Your call for this test:

wilcox_test(y ~ condition | participant, data = data, alternative = "greater", 
   distribution = "approximate")

produces not a signed rank test (as the other calls do) but a rank sum test. It's a different thing for a different situation (independent samples, not paired). It tells you this in the output:

## Approximative Wilcoxon Mann-Whitney Rank Sum Test

So there's no way that should give a similar p-value to the other cases.

from your comment:

which indicates that it should handle handle pairwise comparisons as well.

It's possible that's a correct conclusion, but - whatever is needed to make it do that - you clearly didn't achieve it, as the output made clear: you didn't get a signed rank test.

The two exact signed rank tests did produce the same p-value, as one would hope.

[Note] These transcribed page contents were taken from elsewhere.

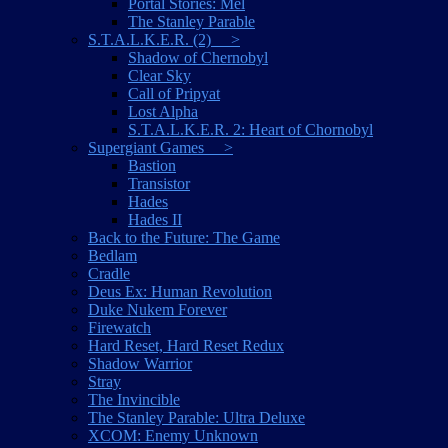
Portal Stories: Mel
The Stanley Parable
S.T.A.L.K.E.R. (2) >
Shadow of Chernobyl
Clear Sky
Call of Pripyat
Lost Alpha
S.T.A.L.K.E.R. 2: Heart of Chornobyl
Supergiant Games >
Bastion
Transistor
Hades
Hades II
Back to the Future: The Game
Bedlam
Cradle
Deus Ex: Human Revolution
Duke Nukem Forever
Firewatch
Hard Reset, Hard Reset Redux
Shadow Warrior
Stray
The Invincible
The Stanley Parable: Ultra Deluxe
XCOM: Enemy Unknown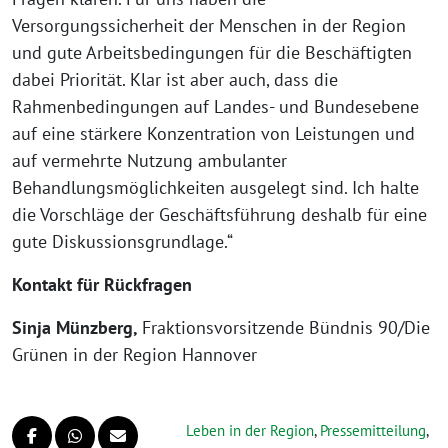
Versorgungssicherheit der Menschen in der Region
und gute Arbeitsbedingungen für die Beschäftigten
dabei Priorität. Klar ist aber auch, dass die
Rahmenbedingungen auf Landes- und Bundesebene
auf eine stärkere Konzentration von Leistungen und
auf vermehrte Nutzung ambulanter
Behandlungsmöglichkeiten ausgelegt sind. Ich halte
die Vorschläge der Geschäftsführung deshalb für eine
gute Diskussionsgrundlage.“
Kontakt für Rückfragen
Sinja Münzberg,
Fraktionsvorsitzende Bündnis 90/Die
Grünen in der Region Hannover
Leben in der Region
,
Pressemitteilung
,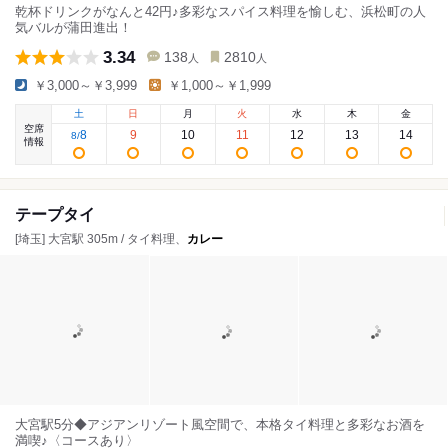
乾杯ドリンクがなんと42円♪多彩なスパイス料理を愉しむ、浜松町の人
気バルが蒲田進出！
3.34
138
2810
人
人
￥3,000～￥3,999
￥1,000～￥1,999
土
日
月
火
水
木
金
空席
8
9
10
11
12
13
14
8
/
情報
テープタイ
[埼玉] 大宮駅 305m / タイ料理、
カレー
大宮駅5分◆アジアンリゾート風空間で、本格タイ料理と多彩なお酒を
満喫♪〈コースあり〉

With extremely small p-values you should not expect approximate methods to be highly accurate (close to the exact test values). They do all lead one to reject at any sensible significance level, which is about as much as you can ask as far as consistency goes.

As for differences between them, you'd have to look to exactly what has been implemented for each test - what approximations are made, what assumptions, and so on.

The last p-value (the pairwise comparison) doesn't seem to be a one-tailed test so it's hardly surprising it's about twice as large as the two above it.